Stored entries:

+ + + + +

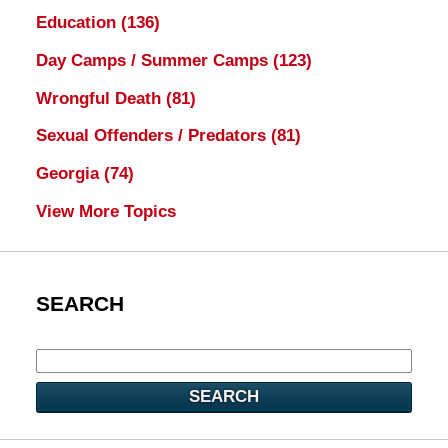
Education
(136)
Day Camps / Summer Camps
(123)
Wrongful Death
(81)
Sexual Offenders / Predators
(81)
Georgia
(74)
View More Topics
SEARCH
SEARCH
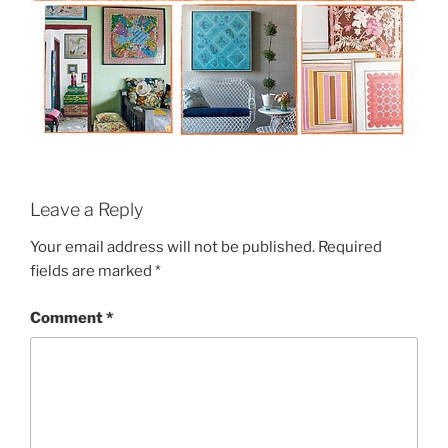
Leave a Reply
Your email address will not be published.
Required
fields are marked
*
Comment
*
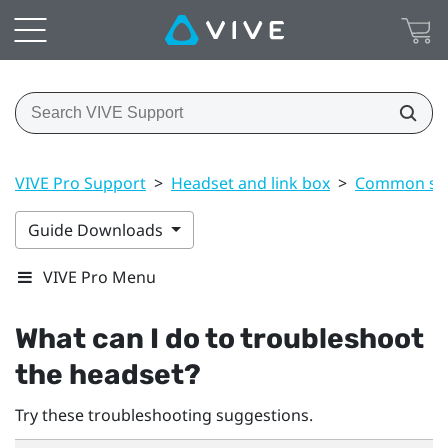
VIVE Pro Support
>
Headset and link box
>
Common sol
Guide Downloads
VIVE Pro Menu
What can I do to troubleshoot
the headset?
Try these troubleshooting suggestions.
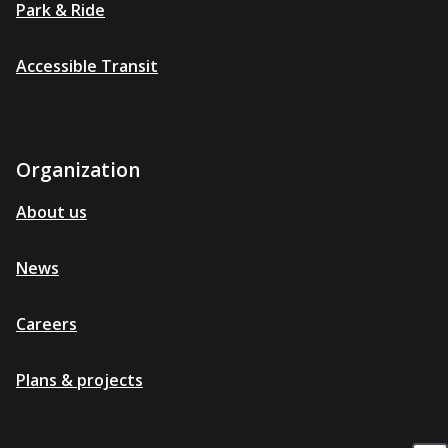
Park & Ride
Accessible Transit
Organization
About us
News
Careers
Plans & projects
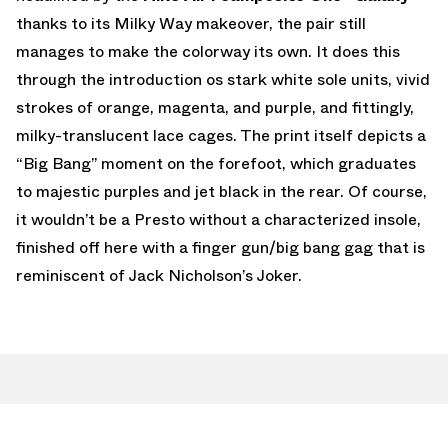
thanks to its Milky Way makeover, the pair still
manages to make the colorway its own. It does this
through the introduction os stark white sole units, vivid
strokes of orange, magenta, and purple, and fittingly,
milky-translucent lace cages. The print itself depicts a
“Big Bang” moment on the forefoot, which graduates
to majestic purples and jet black in the rear. Of course,
it wouldn’t be a Presto without a characterized insole,
finished off here with a finger gun/big bang gag that is
reminiscent of Jack Nicholson’s Joker.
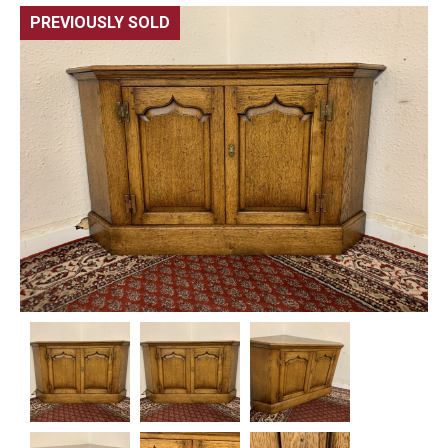
PREVIOUSLY SOLD
🔍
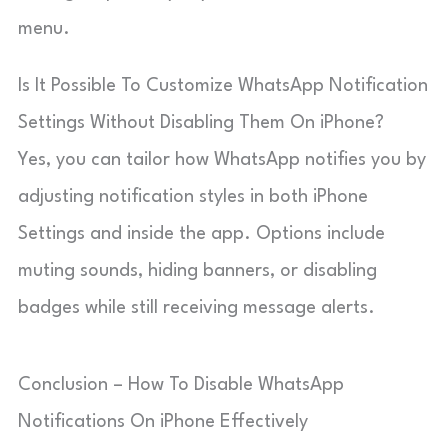
menu.
Is It Possible To Customize WhatsApp Notification
Settings Without Disabling Them On iPhone?
Yes, you can tailor how WhatsApp notifies you by
adjusting notification styles in both iPhone
Settings and inside the app. Options include
muting sounds, hiding banners, or disabling
badges while still receiving message alerts.
Conclusion – How To Disable WhatsApp
Notifications On iPhone Effectively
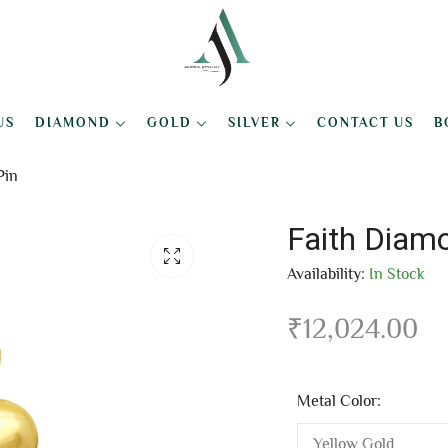
US
DIAMOND
GOLD
SILVER
CONTACT US
B
Pin
Faith Diam
Availability:
In Stock
₹
12,024.00
Metal Color:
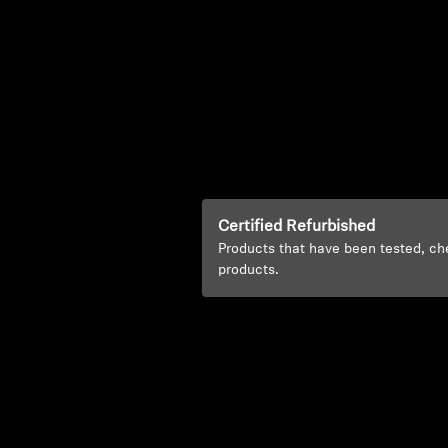
Certified Refurbished
Products that have been tested, ch
products.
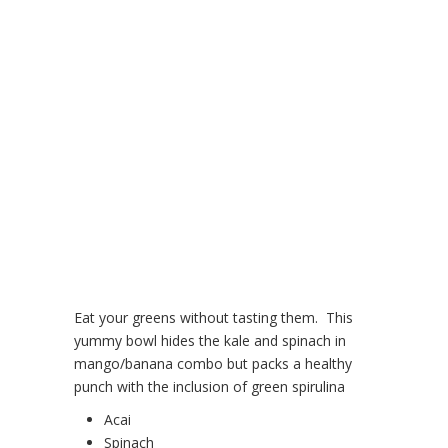
Eat your greens without tasting them. This
yummy bowl hides the kale and spinach in
mango/banana combo but packs a healthy
punch with the inclusion of green spirulina
Acai
Spinach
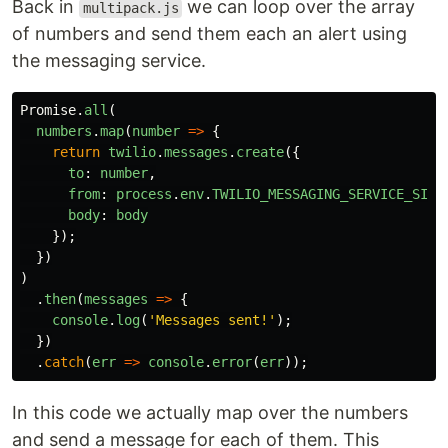
Back in
we can loop over the array
multipack.js
of numbers and send them each an alert using
the messaging service.
Promise
.
all
(
numbers
.
map
(
number
=>
{
return
twilio
.
messages
.
create
({
to
:
number
,
from
:
process
.
env
.
TWILIO_MESSAGING_SERVICE_SID
,
body
:
body
});
})
)
.
then
(
messages
=>
{
console
.
log
(
'
Messages sent!
'
);
})
.
catch
(
err
=>
console
.
error
(
err
));
In this code we actually map over the numbers
and send a message for each of them. This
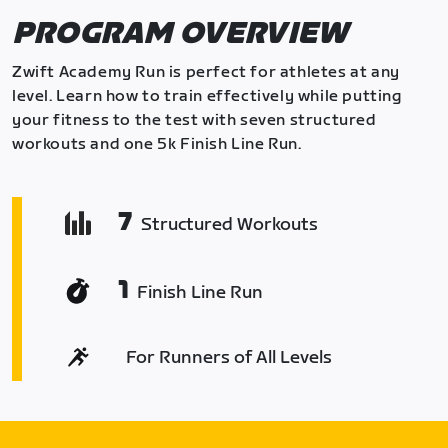
PROGRAM OVERVIEW
Zwift Academy Run is perfect for athletes at any
level. Learn how to train effectively while putting
your fitness to the test with seven structured
workouts and one 5k Finish Line Run.
7
Structured Workouts
1
Finish Line Run
For Runners of All Levels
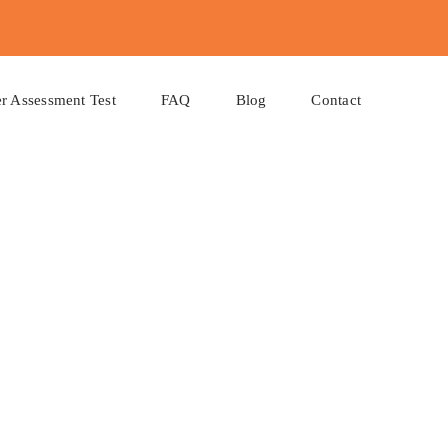
r Assessment Test
FAQ
Blog
Contact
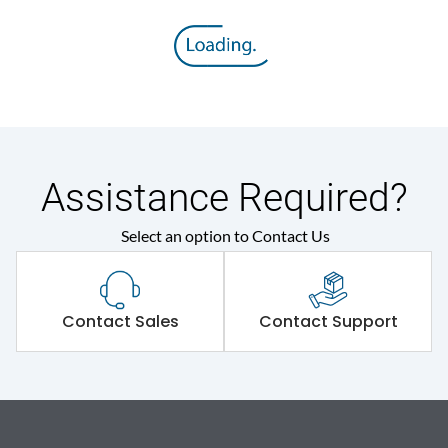
Assistance Required?
Select an option to Contact Us
Contact Sales
Contact Support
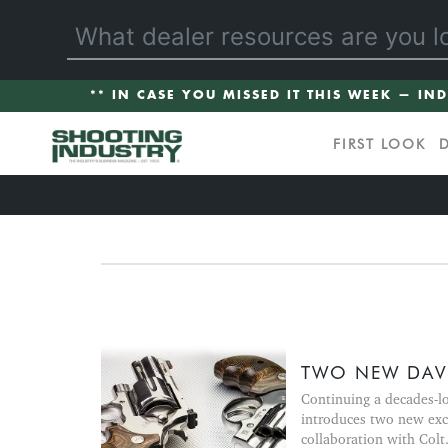
** IN CASE YOU MISSED IT THIS WEEK — IN
FIRST LOOK
TWO NEW DAVI
Continuing a decades-l
introduces two new exc
collaboration with Colt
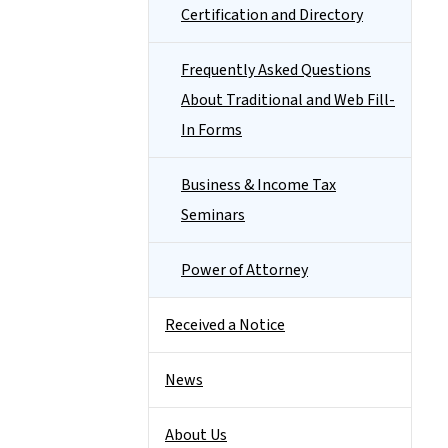
Certification and Directory
Frequently Asked Questions
About Traditional and Web Fill-
In Forms
Business & Income Tax
Seminars
Power of Attorney
Received a Notice
News
About Us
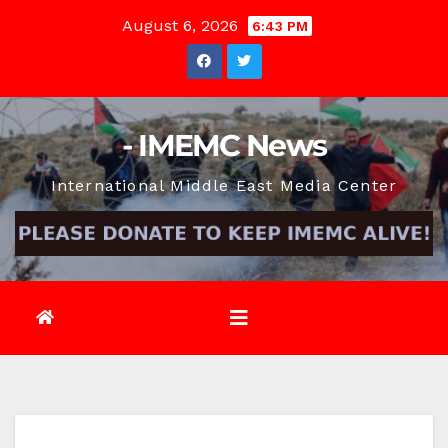
Skip
August 6, 2026
6:43 PM
to
content
- IMEMC News
International Middle East Media Center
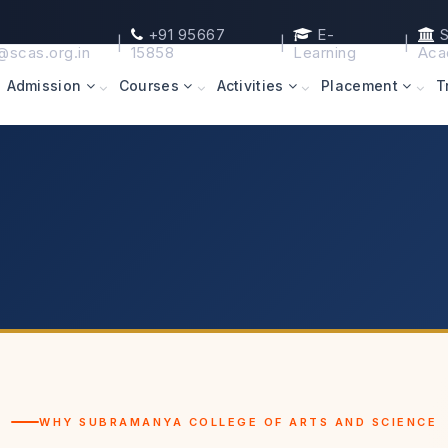
+91 95667
E-
S
|
|
|
@scas.org.in
15858
Learning
Aca
Admission
Courses
Activities
Placement
T
WHY SUBRAMANYA COLLEGE OF ARTS AND SCIENCE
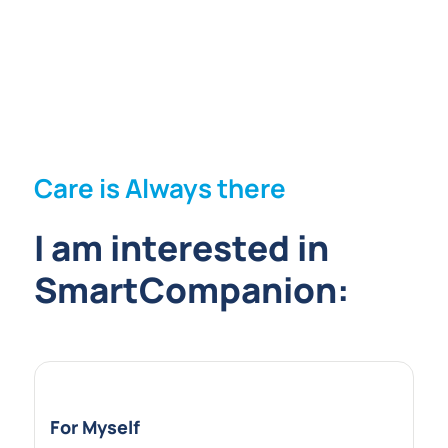
Care is Always there
I am interested in
SmartCompanion:
For Myself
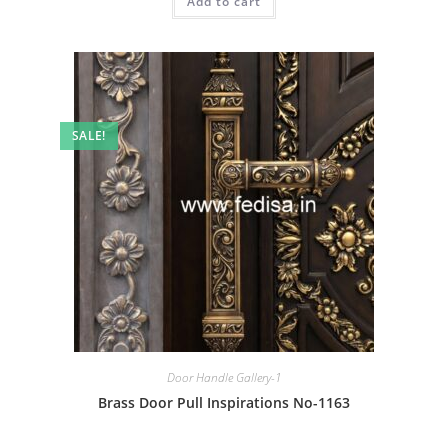
Add to cart
₹2.00.
₹1.00.
SALE!
Door Handle Gallery-1
Brass Door Pull Inspirations No-1163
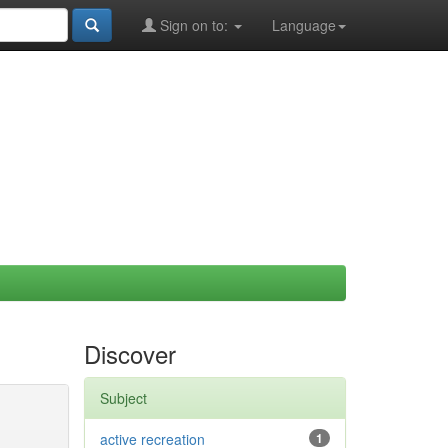
Sign on to:
Language
Discover
Subject
active recreation
1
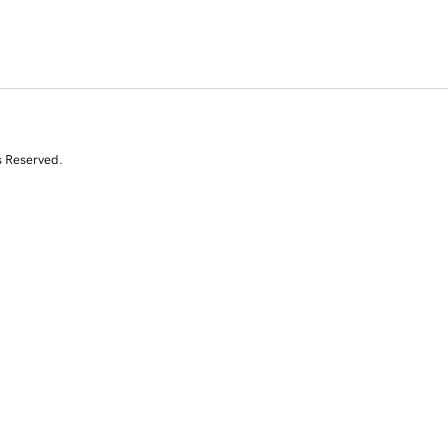
s Reserved.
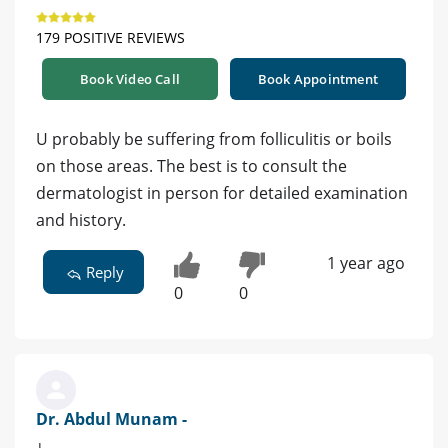
179 POSITIVE REVIEWS
Book Video Call
Book Appointment
U probably be suffering from folliculitis or boils
on those areas. The best is to consult the
dermatologist in person for detailed examination
and history.
1 year ago
Reply
0
0
Dr. Abdul Munam -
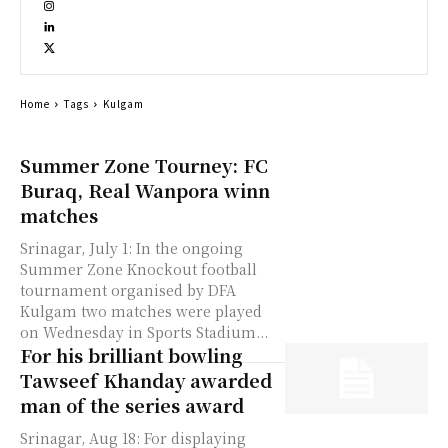
Home
Tags
Kulgam
Summer Zone Tourney: FC
Buraq, Real Wanpora winn
matches
Srinagar, July 1: In the ongoing
Summer Zone Knockout football
tournament organised by DFA
Kulgam two matches were played
on Wednesday in Sports Stadium...
For his brilliant bowling
Tawseef Khanday awarded
man of the series award
Srinagar, Aug 18: For displaying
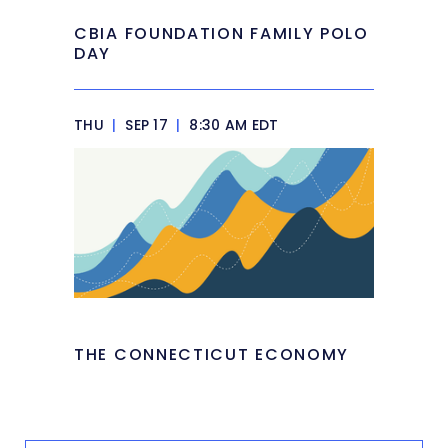
CBIA FOUNDATION FAMILY POLO
DAY
THU
|
SEP 17
|
8:30 AM EDT
THE CONNECTICUT ECONOMY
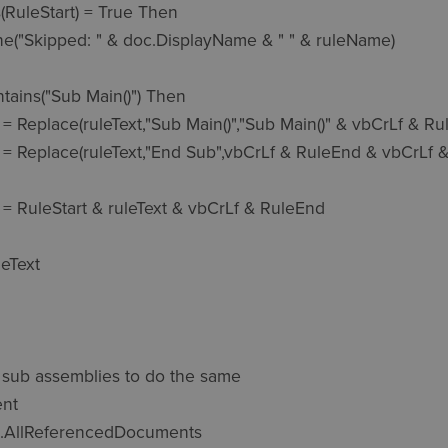
he sub assemblies to do the same

nt

c.AllReferencedDocuments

+ + + + +

Exercise: Transcribe the entries word for word, without their pictures.

Answer area:
Education
(136)
Day Camps / Summer Camps
(123)
Wrongful Death
(81)
Sexual Offenders / Predators
(81)
Georgia
(74)
View More Topics
SEARCH
SEARCH
Leave a Reply
Your email address will not be published.
Required
fields are marked
*
Comment
*
VIVE Pro Support
>
Headset and link box
>
Common sol
Guide Downloads
VIVE Pro Menu
What can I do to troubleshoot
the headset?
Try these troubleshooting suggestions.
Park & Ride
Accessible Transit
Organization
About us
News
Careers
Plans & projects
thanks to its Milky Way makeover, the pair still
manages to make the colorway its own. It does this
through the introduction os stark white sole units, vivid
strokes of orange, magenta, and purple, and fittingly,
milky-translucent lace cages. The print itself depicts a
“Big Bang” moment on the forefoot, which graduates
to majestic purples and jet black in the rear. Of course,
it wouldn’t be a Presto without a characterized insole,
finished off here with a finger gun/big bang gag that is
reminiscent of Jack Nicholson’s Joker.
PREVIOUSLY SOLD
🔍
menu.
Is It Possible To Customize WhatsApp Notification
Settings Without Disabling Them On iPhone?
Yes, you can tailor how WhatsApp notifies you by
adjusting notification styles in both iPhone
Settings and inside the app. Options include
muting sounds, hiding banners, or disabling
badges while still receiving message alerts.
Conclusion – How To Disable WhatsApp
Notifications On iPhone Effectively
US
DIAMOND
GOLD
SILVER
CONTACT US
B
Pin
Faith Diam
Availability:
In Stock
₹
12,024.00
Metal Color:
Certified Refurbished
Products that have been tested, ch
products.
Eat your greens without tasting them. This
yummy bowl hides the kale and spinach in
mango/banana combo but packs a healthy
punch with the inclusion of green spirulina
Acai
Spinach
Back in
we can loop over the array
multipack.js
of numbers and send them each an alert using
the messaging service.
Promise
.
all
(
numbers
.
map
(
number
=>
{
return
twilio
.
messages
.
create
({
to
:
number
,
from
:
process
.
env
.
TWILIO_MESSAGING_SERVICE_SID
,
body
:
body
});
})
)
.
then
(
messages
=>
{
console
.
log
(
'
Messages sent!
'
);
})
.
catch
(
err
=>
console
.
error
(
err
));
In this code we actually map over the numbers
and send a message for each of them. This
PROGRAM OVERVIEW
Zwift Academy Run is perfect for athletes at any
level. Learn how to train effectively while putting
your fitness to the test with seven structured
workouts and one 5k Finish Line Run.
7
Structured Workouts
1
Finish Line Run
For Runners of All Levels
r Assessment Test
FAQ
Blog
Contact
Assistance Required?
Select an option to Contact Us
Contact Sales
Contact Support
** IN CASE YOU MISSED IT THIS WEEK — IN
FIRST LOOK
TWO NEW DAVI
Continuing a decades-l
introduces two new exc
collaboration with Colt
Certification and Directory
Frequently Asked Questions
About Traditional and Web Fill-
In Forms
Business & Income Tax
Seminars
Power of Attorney
Received a Notice
News
About Us
Skip
August 6, 2026
6:43 PM
to
content
- IMEMC News
International Middle East Media Center
+91 95667
E-
S
|
|
|
@scas.org.in
15858
Learning
Aca
Admission
Courses
Activities
Placement
T
WHY SUBRAMANYA COLLEGE OF ARTS AND SCIENCE
Care is Always there
I am interested in
SmartCompanion:
For Myself
Add to cart
₹2.00.
₹1.00.
SALE!
Door Handle Gallery-1
Brass Door Pull Inspirations No-1163
Sign on to:
Language
Discover
Subject
active recreation
1
s Reserved.
179 POSITIVE REVIEWS
Book Video Call
Book Appointment
U probably be suffering from folliculitis or boils
on those areas. The best is to consult the
dermatologist in person for detailed examination
and history.
1 year ago
Reply
0
0
Dr. Abdul Munam -
Home
Tags
Kulgam
Summer Zone Tourney: FC
Buraq, Real Wanpora winn
matches
Srinagar, July 1: In the ongoing
Summer Zone Knockout football
tournament organised by DFA
Kulgam two matches were played
on Wednesday in Sports Stadium...
For his brilliant bowling
Tawseef Khanday awarded
man of the series award
Srinagar, Aug 18: For displaying
CBIA FOUNDATION FAMILY POLO
DAY
THU
|
SEP 17
|
8:30 AM EDT
THE CONNECTICUT ECONOMY
he sub assemblies to do the same

nt

c.AllReferencedDocuments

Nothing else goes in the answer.